The parentheses rules of PostgreSQL, is there a summarized guide?

偶尔善良 提交于 2019-12-01 06:30:50
Peter Krauss

"Is there a summarized guide?", well... The answer is no, so: hands-on! This answer is a Wiki, let's write.

Summarized guide

Let,

  • F() a an usual function. (ex. ROUND)
  • L() a function-like operator (ex. ANY)
  • f a operator-like function (ex. current_date)
  • Op an operator
  • Op1, Op2 are distinct operators
  • A, B, C values or expressions
  • S a expression-list, as "(A,B,C)"

The rules, using these elements, are in the form

  • rule: notes.

"pure" mathematical expressions

When Op, Op1, Op2 are mathematical operators (ex. +, -. *), and F() is a mathematical function (ex. ROUND()).

Rules for scalar expressions and "pure array expressions":

  • A Op B = (A Op B): the parentheses is optional.
  • A Op1 B Op2 C: need to check precedence.
  • (A Op1 B) Op2 C: enforce "first (A Op1 B)".
  • A Op1 (B Op2 C): enforce "first (B Op2 C)".
  • F(A) = (F(A)) = F((A)) = (F((A))): the parentheses are optional.
  • S = (S): the external parentheses are optional.
  • f=(f): the parentheses are optional.

Expressions with function-like operators

Rules for operators as ALL, ANY, ROW, SOME, etc.
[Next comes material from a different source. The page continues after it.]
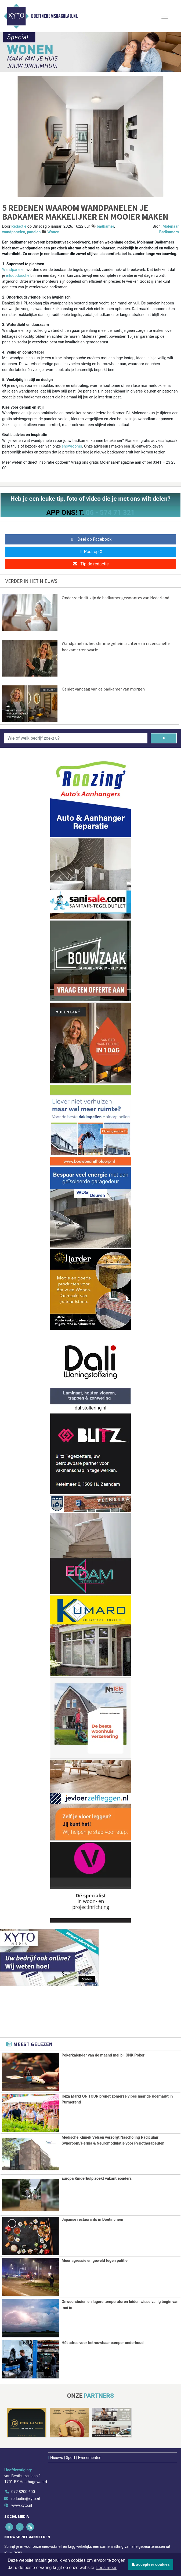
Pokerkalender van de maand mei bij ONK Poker (102, 2055)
  • L(A) = L((A)): the parentheses is optional in the argument.
  • (L(A)): SYNTAX ERROR.

...More rules? Please help editing here.

ANY is a function-like construct. Like (almost) any other function in Postgres it requires parentheses around its parameters. Makes the syntax consistent and helps the parser avoid ambiguities.

You can think of ANY() like a shorthand for unnest() condensed to a single expression.

One might argue an additional set of parentheses around the set-variant of ANY. But that would be ambiguous, since a list of values in parentheses is interpreted as a single ROW type.